Ricordando il fondatore de “l’Alfiere”, in occasione della sua scomparsa, nel 2005, Fausto Gianfranceschi scriveva “… una nazione non è forte e veramente unita  se non ha il coraggio di contemplare tutte le pagine della sua storia, anche le meno belle; e la conquista, la colonizzazione, lo sfruttamento successivo del Mezzogiorno non è stata una bella pagina. Più grave ancora è che da allora si perpetui la divisione tra gli italiani: ancora oggi l’aggettivo ‘borbonico’ ha un che d’infamante”.

Facendo parlare i fatti, scavando letteralmente tra episodi e vicende poco e male conosciute, riportando alla ribalta figure dimenticate di una nobile Tradizione,  rivendicando insomma una Storia, “l’Alfiere” continua ad aprire  varchi illuminanti  nel muro dell’incomprensione Nord-Sud.

Chi, come il sottoscritto, pur essendo nato nella terra di Mazzini, di Mameli e di Garibaldi, ha avuto la ventura di incrociare un docente come Tommaso Pedio, i libri “eretici” di Carlo Alianello e le rigorose analisi della rivista  “l’Alfiere”, non può non essersi sentito coinvolto dalla necessità di condividere, tra tante  storie “altre”,  rese marginali dalla vulgata corrente, il dramma della “conquista del Sud”, corollario indispensabile nella comprensione dei percorsi tutt’altro che lineari e delle contraddizioni che hanno portato all’unità d’Italia. E da lì partire per una diversa interpretazione  dello stesso Risorgimento.

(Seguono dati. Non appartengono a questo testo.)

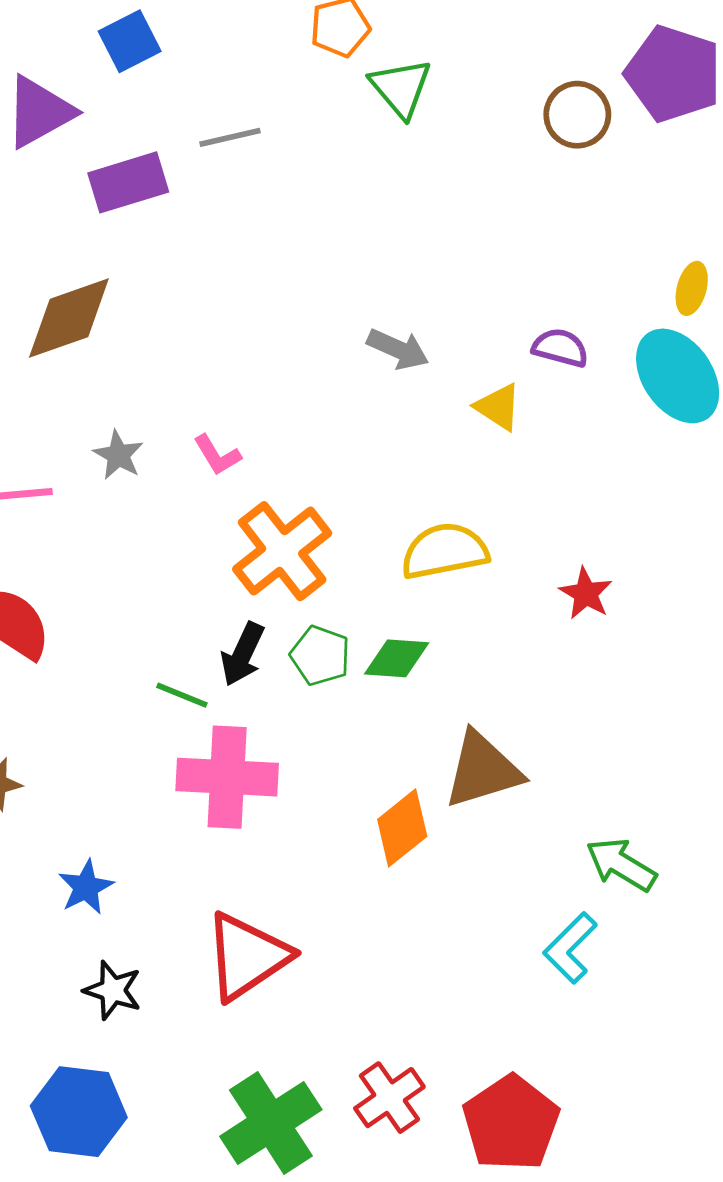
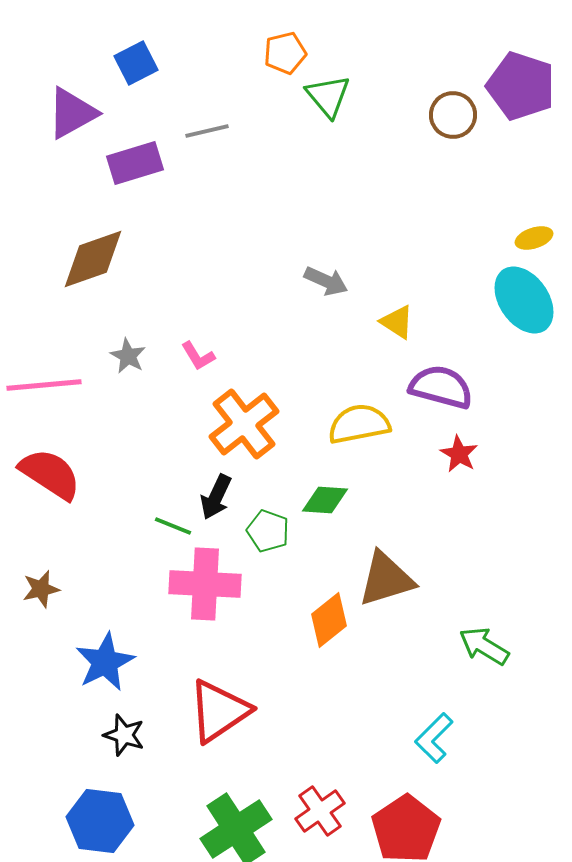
yellow ellipse: (692, 288) -> (534, 238), turned 57
purple semicircle: (560, 348) -> (441, 387), moved, size x1.6
green pentagon: (320, 656) -> (268, 531), moved
blue star: (86, 887) -> (105, 662), size x1.5
cyan L-shape: (570, 948) -> (434, 738), moved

Non è solo un problema territoriale. L’ideale risorgimentale d’impronta piemontese, sostanzialmente laicista, positivista e moralistico (l’Italia buona impegnata a salvare quella “barbara” e ignorante: storia vecchia che si ripete…) ha escluso ed esclude strati consistenti della nostra cultura nazionale.
I “particolarismi” sono fattori costitutivi della nostra identità nazionale, anche se abbiamo dimostrato  sul campo, quello della politica, della cultura e perfino bellico, di sapere  superare ed integrare umori guelfi e ghibellini, nostalgie comunali ed orgoglio per le antiche monarchie meridionali (di Napoli e Palermo), insorgenze antigiacobine e carboneria.

Con questa realtà dobbiamo  continuare a fare i conti. Magari per scoprire un meridione più moderno e meno “cafone” di quanto non ci ha trasmesso certa storiografia patriottarda, con la prima ferrovia italiana, le moderne industrie,  la più grande flotta del Mediterraneo e la sua vitalissima cultura, il Meridione insomma de “L’Alfiere”, a cui va la nostra grata attenzione. Per ciò che ha “prodotto” nei suoi cento numeri  e – ne siamo certi  – per ciò che continuerà a produrre.